Предыдущий рижский Вуди Аллен был дивно хорош — «Пули над Бродвеем», одна из лучших комедий Дж.Дж. Джиллинджера в театре «Дайлес», но дело было давно, 12 лет назад. Сколько народу успело вырасти, быть может, не догадываясь, что знаменитый кинорежиссер, сценарист, прозаик, стендап-комик и джазовый кларнетист по совместительству еще драматург, написавший с 1968 года добрый десяток пьес!

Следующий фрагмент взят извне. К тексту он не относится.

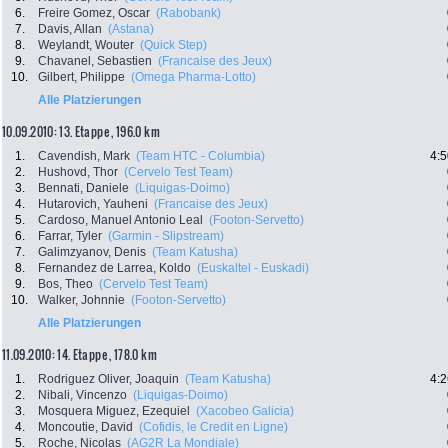
6.
Freire Gomez, Oscar
(Rabobank)
7.
Davis, Allan
(Astana)
8.
Weylandt, Wouter
(Quick Step)
9.
Chavanel, Sebastien
(Francaise des Jeux)
10.
Gilbert, Philippe
(Omega Pharma-Lotto)
Alle Platzierungen
10.09.2010: 13. Etappe , 196.0 km
1.
Cavendish, Mark
(Team HTC - Columbia)
4:5
2.
Hushovd, Thor
(Cervelo Test Team)
3.
Bennati, Daniele
(Liquigas-Doimo)
4.
Hutarovich, Yauheni
(Francaise des Jeux)
5.
Cardoso, Manuel Antonio Leal
(Footon-Servetto)
6.
Farrar, Tyler
(Garmin - Slipstream)
7.
Galimzyanov, Denis
(Team Katusha)
8.
Fernandez de Larrea, Koldo
(Euskaltel - Euskadi)
9.
Bos, Theo
(Cervelo Test Team)
10.
Walker, Johnnie
(Footon-Servetto)
Alle Platzierungen
11.09.2010: 14. Etappe , 178.0 km
1.
Rodriguez Oliver, Joaquin
(Team Katusha)
4:2
2.
Nibali, Vincenzo
(Liquigas-Doimo)
3.
Mosquera Miguez, Ezequiel
(Xacobeo Galicia)
4.
Moncoutie, David
(Cofidis, le Credit en Ligne)
5.
Roche, Nicolas
(AG2R La Mondiale)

Еще до начала сезона Сергей Голомазов сказал, что «Централ Парк Вест» станет парадоксальным ответом «Собачьему сердцу». Два премьеры — два мира, две системы, диктатура пролетариата против чрезвычайно развитого капитализма, граждане, испорченные квартирным вопросом, против граждан, решивших квартирный вопрос наилучшим образом… «Вуди Аллен сочинил довольно издевательскую историю о людях, которые думают, что живут в центре Вселенной. Но если у тебя за окном райский сад, прекрасный Центральный парк Нью-Йорка, как ты можешь думать иначе? Ты венец творения, у тебя самая дорогая недвижимость на свете, ты на самой вершине цивилизации и пищевой цепочки. Ты ухватил бога за бороду. Ты и сам уже почти бог. Но в финале спектакля на сцене остается мужчина с простреленной ягодицей. Невозможно даже представить себе тот ужас, ту помойку, в которой живут обитатели рая…»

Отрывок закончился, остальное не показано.